How to most effectively unpack list of name-value pair dictionaries in a dataframe? - zlim - Nov-07-2023

Hello! I'm working with a dataset that has a rather inconvenient format where one of the columns is basically a list of name-value pair dictionaries. I would like to expand that column such that each of the names is it's own column. So far, I've found a way to do it by manually extracting each of the values, but ideally, I would prefer a more general solution that is also efficient. Here's an example:

import pandas as pd

data = {'name': ['Alice', 'Bob', 'Clark'],
        'preferences': [[{'name': 'fruit', 'value': 'apple'}, 
                         {'name': 'drink', 'value': 'lemonade'},
                         {'name': 'food', 'value': 'pizza'}],
                        [{'name': 'fruit', 'value': 'orange'}, 
                         {'name': 'drink', 'value': 'soda'},
                         {'name': 'food', 'value': 'soup'}],
                        [{'name': 'fruit', 'value': 'pear'}, 
                         {'name': 'drink', 'value': 'water'},
                         {'name': 'food', 'value': 'chicken'}]]}

df = pd.DataFrame(data)

# Extract values from 'preferences' column
df['fruit'] = df['preferences'].apply(lambda x: [item['value'] for item in x if item['name'] == 'fruit'][0])
df['drink'] = df['preferences'].apply(lambda x: [item['value'] for item in x if item['name'] == 'drink'][0])
df['food'] = df['preferences'].apply(lambda x: [item['value'] for item in x if item['name'] == 'food'][0])

# Drop the 'preferences' column
df = df.drop(columns=['preferences'])
An additional complication is that not every column has the same name-value pairs. In that case, the method above fails (IndexError) without doing an additional check, which is even more inefficient.

Maybe the solution is to use pd.json_normalize on the preferences column, pivot that, then append the various dataframes?
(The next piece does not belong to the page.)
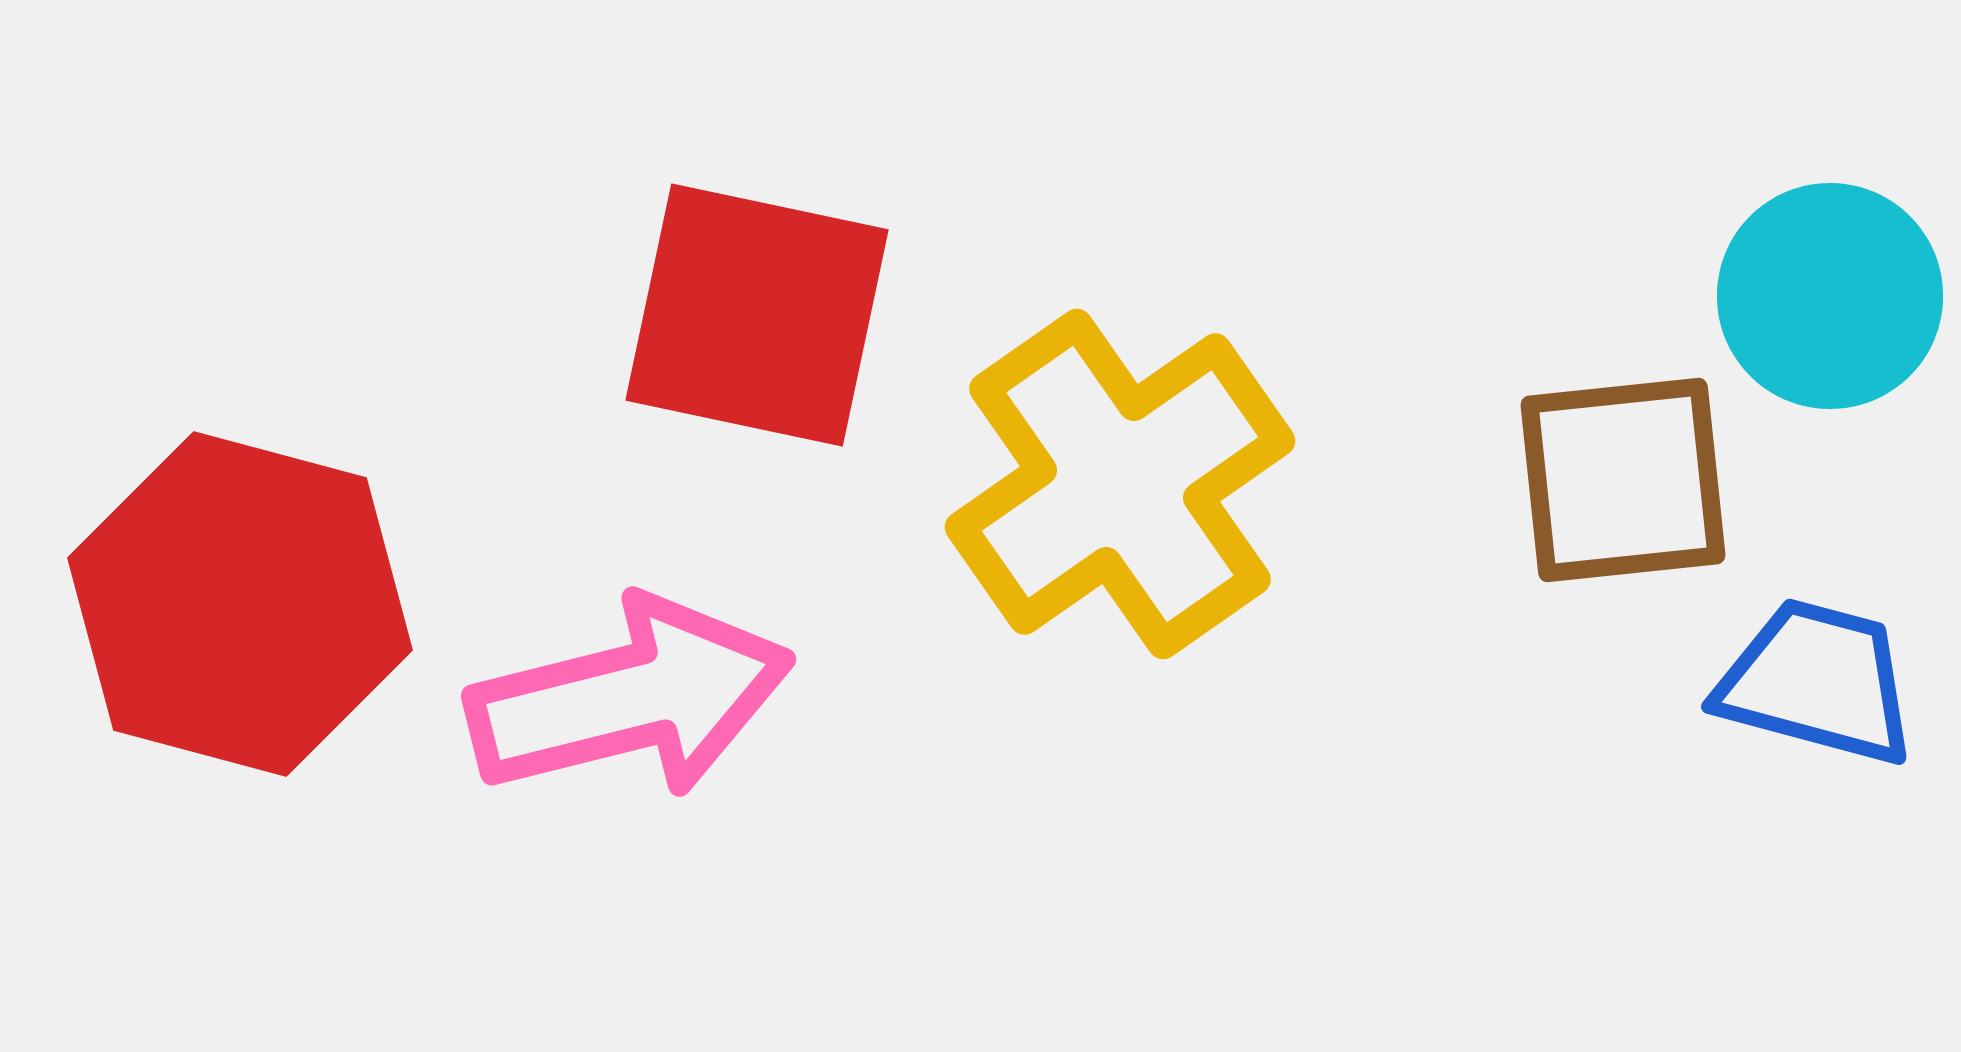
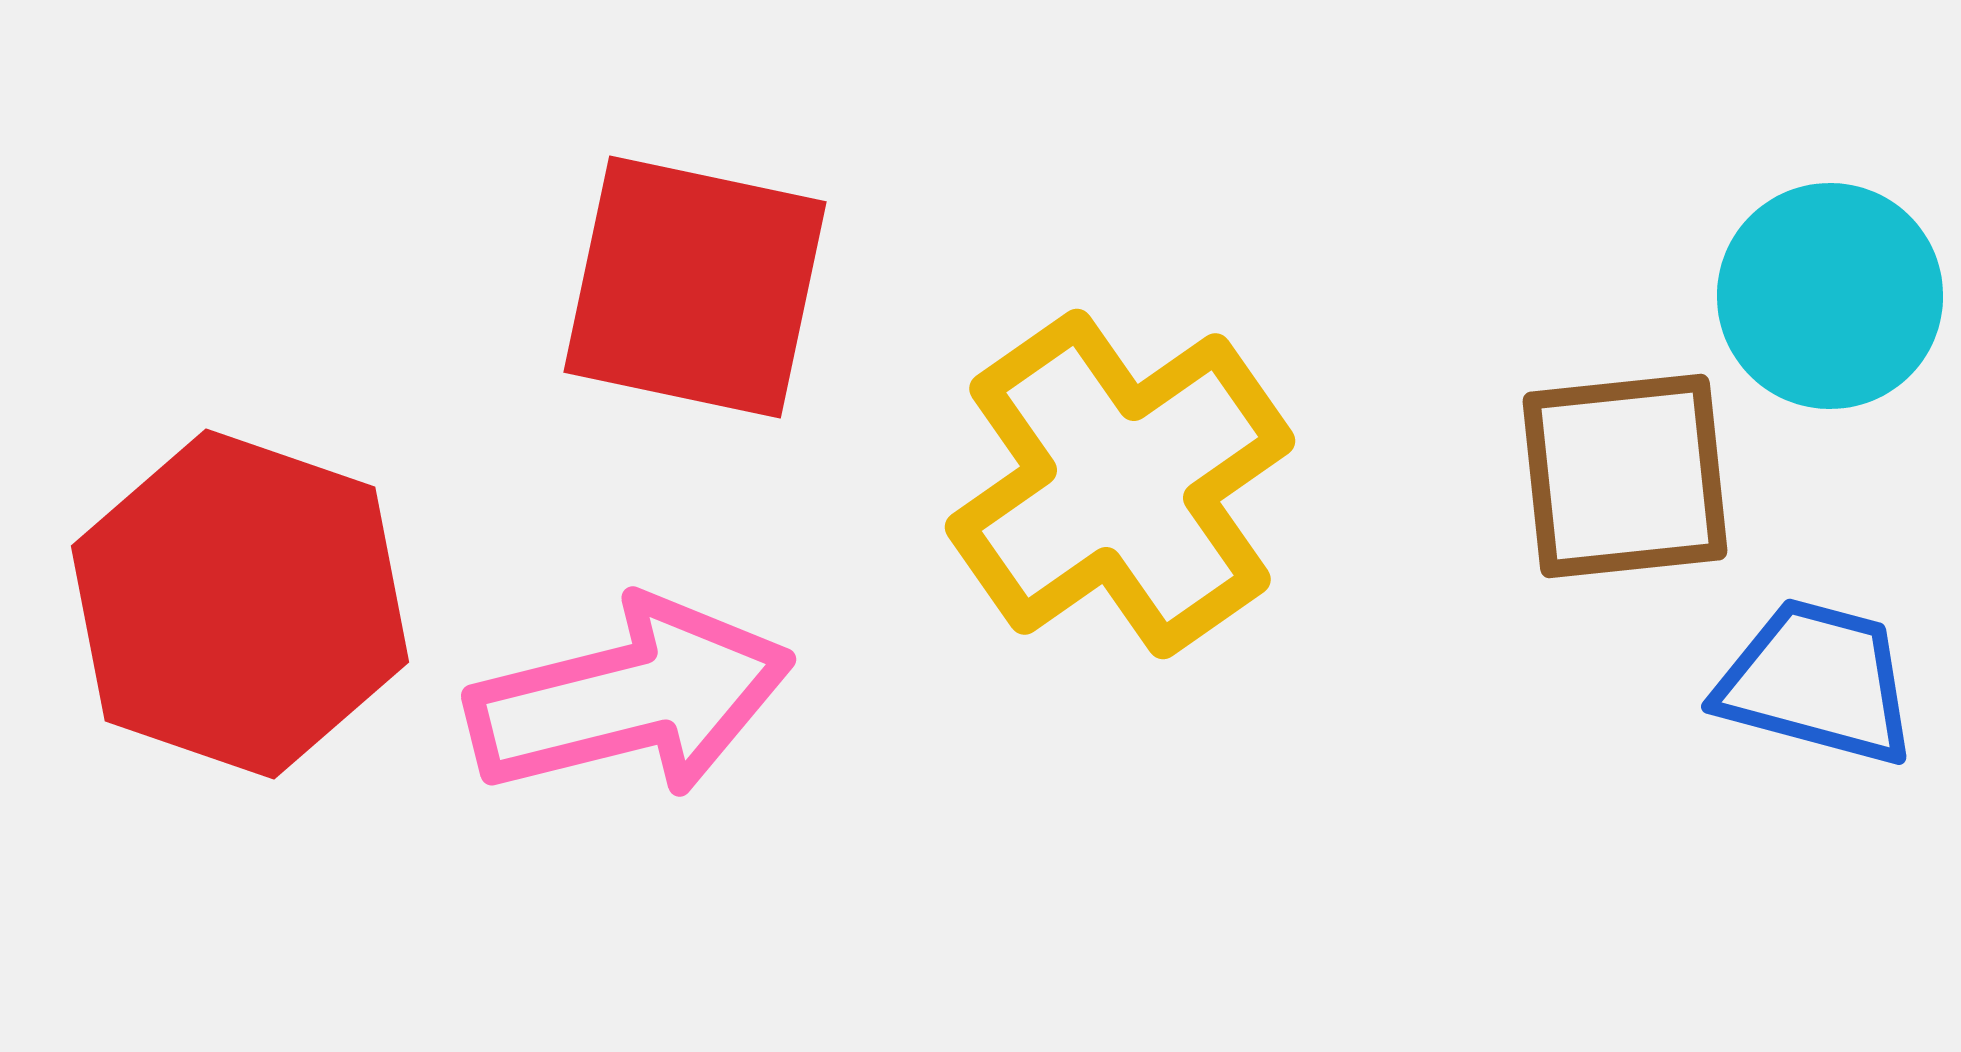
red square: moved 62 px left, 28 px up
brown square: moved 2 px right, 4 px up
red hexagon: rotated 4 degrees clockwise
RE: How to most effectively unpack list of name-value pair dictionaries in a dataframe? - zlim - Nov-07-2023

Updated code to account for potential gaps:

import pandas as pd
import numpy as np

def extract_value(l, name):
    extracted = [item['value'] for item in l if item['name'] == name]
    if len(extracted) == 0:
        return np.nan
    else:
        return extracted[0]

data = {'name': ['Alice', 'Bob', 'Clark'],
        'preferences': [[{'name': 'fruit', 'value': 'apple'}, 
                         {'name': 'drink', 'value': 'lemonade'},
                         {'name': 'food', 'value': 'pizza'}],
                        [{'name': 'fruit', 'value': 'orange'}, 
                         {'name': 'drink', 'value': 'soda'},
                         {'name': 'food', 'value': 'soup'}],
                        [{'name': 'fruit', 'value': 'pear'}, 
                         {'name': 'food', 'value': 'chicken'}]]}
 
df = pd.DataFrame(data)
 
# Extract values from 'preferences' column
df['fruit'] = df['preferences'].apply(lambda x: extract_value(x, 'fruit'))
df['drink'] = df['preferences'].apply(lambda x: extract_value(x, 'drink'))
df['food'] = df['preferences'].apply(lambda x: extract_value(x, 'food'))
 
# Drop the 'preferences' column
df = df.drop(columns=['preferences'])